Altro esempio di allargamento dei confini della disciplina riguarda certamente la robotica. Quando uscirono le nuove indicazioni per il curricolo del 2012 a molti sembrò un azzardo inserire questo tema fra i traguardi attesi. Oggi i kit acquistati dalle scuole con PON e altri fondi sono sempre di più e molti istituti hanno laboratori dedicati o stampanti 3D da incardinare nella didattica come strumenti utili. I corsi di coding per docenti e studenti sono diventati una costante nei piani di formazione poiché la sensibilità nei confronti del pensiero computazionale e delle discipline STEM è decisamente più forte di dieci anni fa.
A ogni docente di Tecnologia è chiaro che tutte queste cose contribuiranno in modo determinante a orientare il futuro professionale degli allievi di oggi: come è possibile però farle rientrare nella pratica di laboratorio senza sacrificare lezioni di disegno tecnico? Perché se è certamente immaginabile un diverso racconto dei processi produttivi che contribuiscono alla cosiddetta “Industria 4.0”, non è altrettanto pensabile trasferire nella pratica alcune esperienze significative senza avere materialmente il tempo per farlo.
La seconda ragione che introduco per argomentare la mia scelta di campo a favore della terza ora tocca un tema tanto richiamato, ma purtroppo poco praticato: la trasversalità disciplinare. La terza ora potrebbe essere infatti nuovamente introdotta attraverso una compresenza che favorirebbe non soltanto uno scambio fruttuoso e una buona collaborazione fra colleghi, ma anche quella sana costruzione di pensiero critico che avviene ogni volta che si rompono gli argini disciplinari.
In un’ora di compresenza i docenti non sono più soltanto custodi della propria disciplina, ma cittadini consapevoli che si confrontano fra pari su temi strategici. Esempio importantissimo di tema da affrontare in situazioni simili riguarda la sostenibilità, anch’essa richiamata fra i temi centrali per l’insegnamento della Tecnologia nelle “nuove indicazioni” del 2012.
L’attenzione alle risorse e all’ambiente mette davanti a riflessioni importanti e complesse che toccano le radici stesse dell’insegnamento della disciplina: banalmente il racconto di petrolio, cemento armato e plastica durante le lezioni non potrà e non dovrà essere mai più lo stesso e l’elenco di temi al centro di questo rinnovamento narrativo non può certamente dirsi esaurito.

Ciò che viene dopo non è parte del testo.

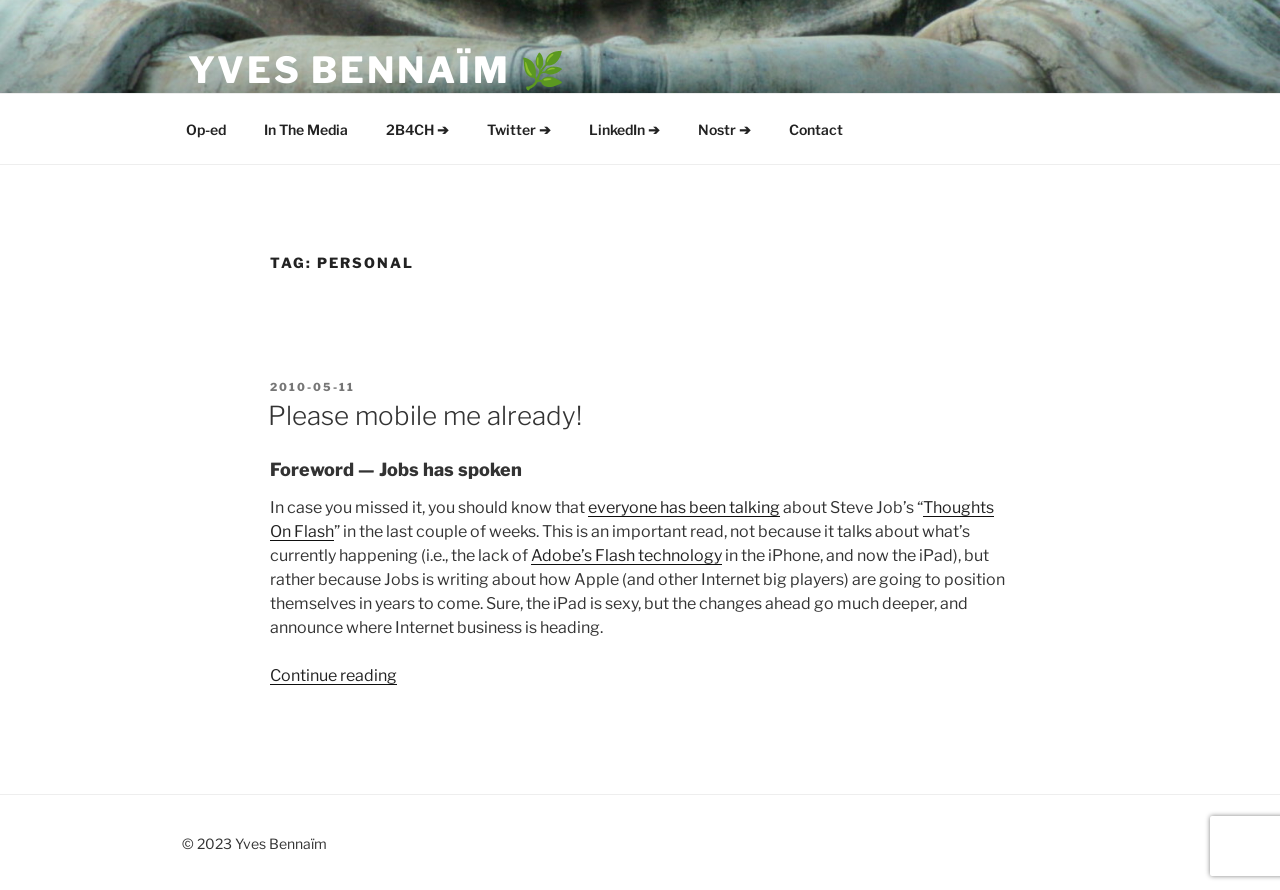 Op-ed (206, 129)
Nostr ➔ (724, 129)
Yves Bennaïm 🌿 (378, 70)
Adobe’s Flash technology (626, 555)
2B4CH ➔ (417, 129)
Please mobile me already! (425, 415)
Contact (816, 129)
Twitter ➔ (519, 129)
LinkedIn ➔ (624, 129)
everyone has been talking (684, 507)
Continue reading (333, 675)
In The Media (306, 129) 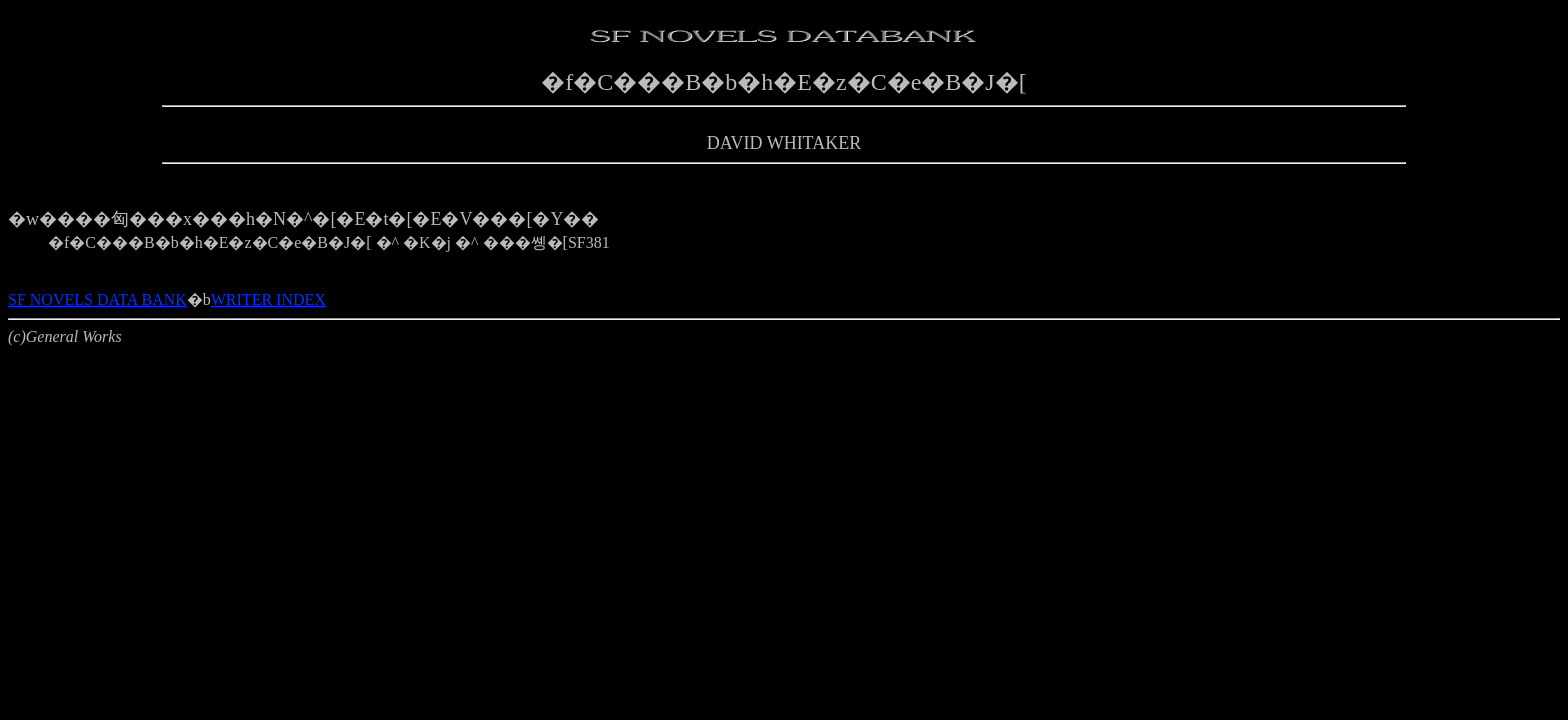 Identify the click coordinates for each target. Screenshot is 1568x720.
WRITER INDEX (268, 299)
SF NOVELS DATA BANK (97, 299) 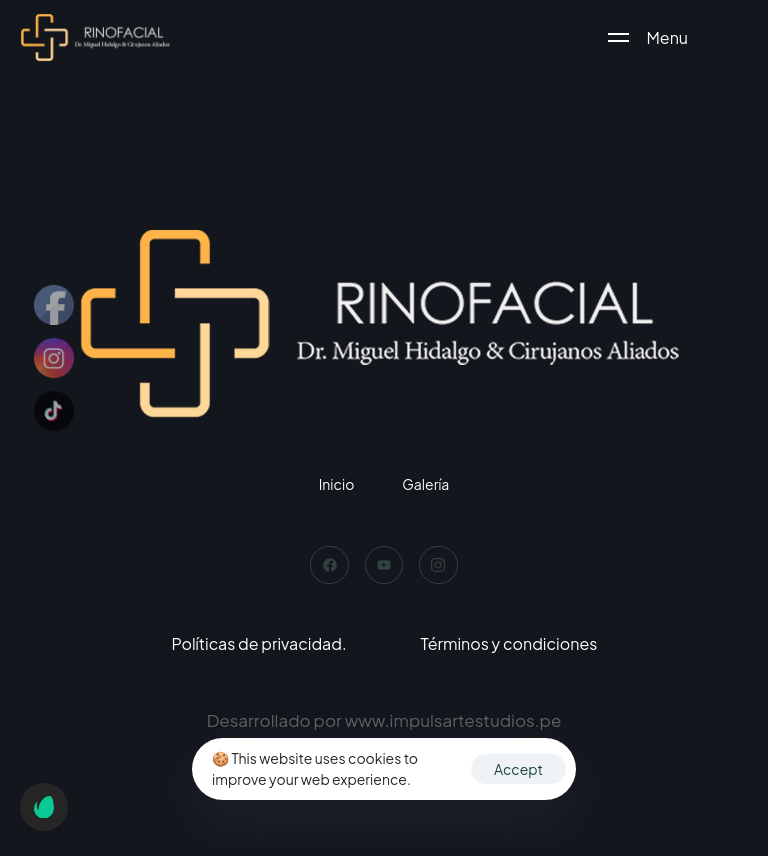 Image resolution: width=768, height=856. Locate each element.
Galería (425, 484)
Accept (518, 769)
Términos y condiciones (509, 643)
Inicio (337, 484)
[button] (44, 807) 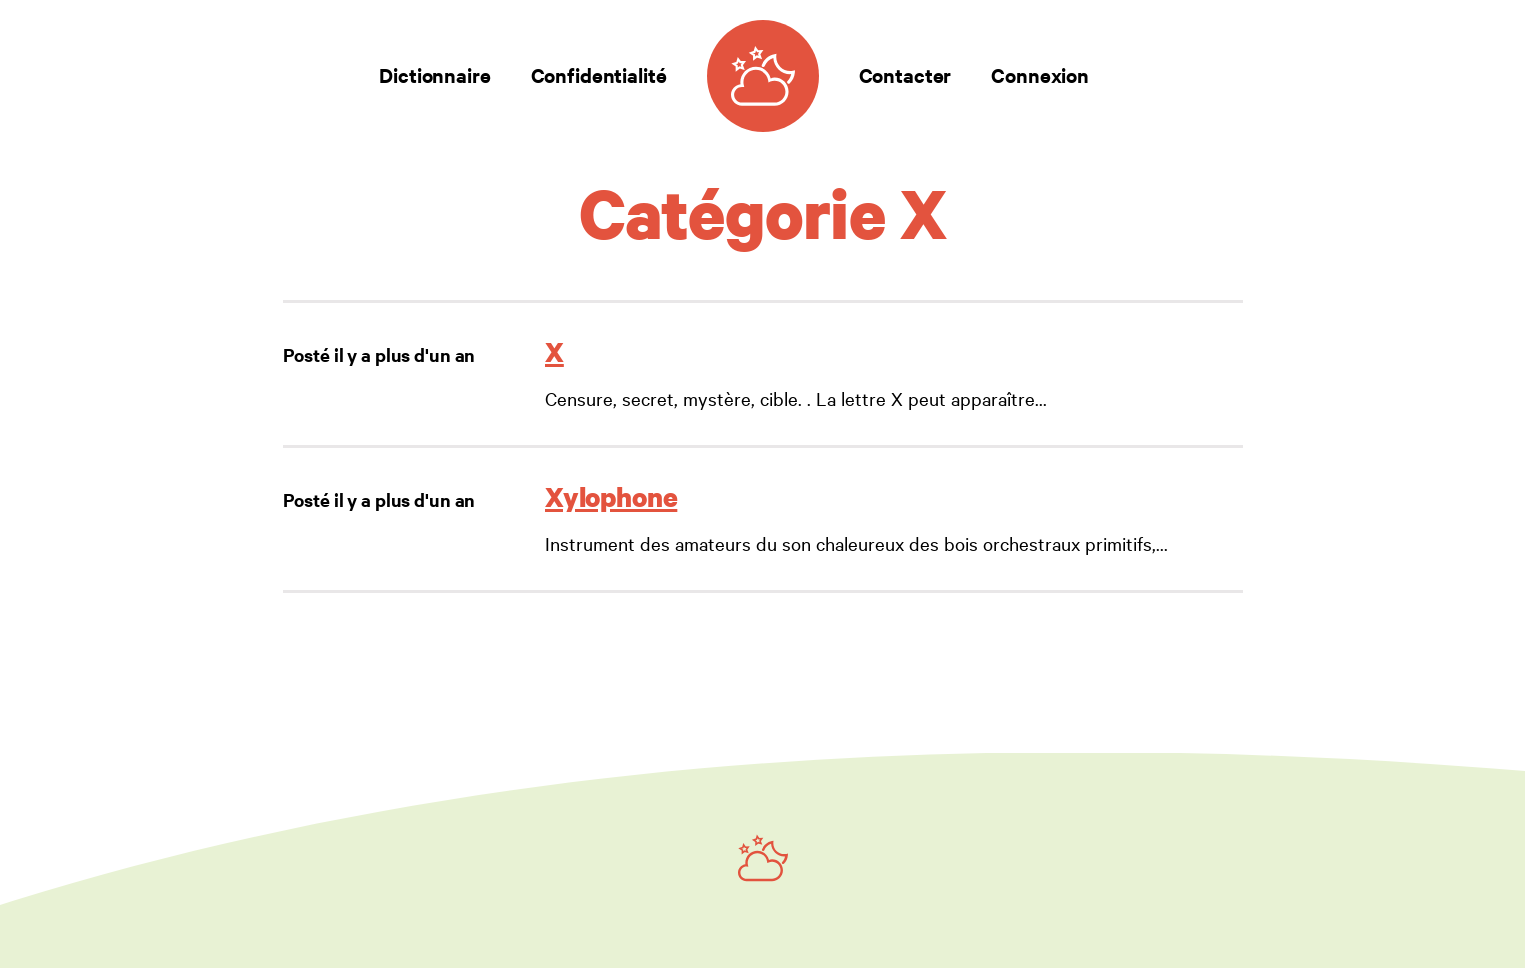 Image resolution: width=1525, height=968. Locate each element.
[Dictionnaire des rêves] (763, 76)
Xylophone (611, 496)
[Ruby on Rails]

Se però si vorrà cogliere il richiamo dell’Agenda 2030 e intercettare non solo la dimensione ambientale, ma anche quella economica e sociale della sostenibilità con esperienze autentiche finalizzate davvero alla costruzione di una cittadinanza attiva, dove si troverà il tempo?
Con i compagni di viaggio giusti tutto si può fare: i 17 obiettivi suggeriscono collaborazioni interessanti con i colleghi di tutte le discipline. Collaborazioni che, con la necessità di valutare l’educazione civica in modo traversale al Consiglio di Classe, potrebbero trovare una naturale collocazione proprio nella condivisione di questa ora aggiuntiva. Perché se è vero che la Tecnologia è la pratica di trasformazione consapevole del pianeta nel rispetto delle sue risorse, guardando alle generazioni future questa è una responsabilità che possiamo certamente pensare di assumerci.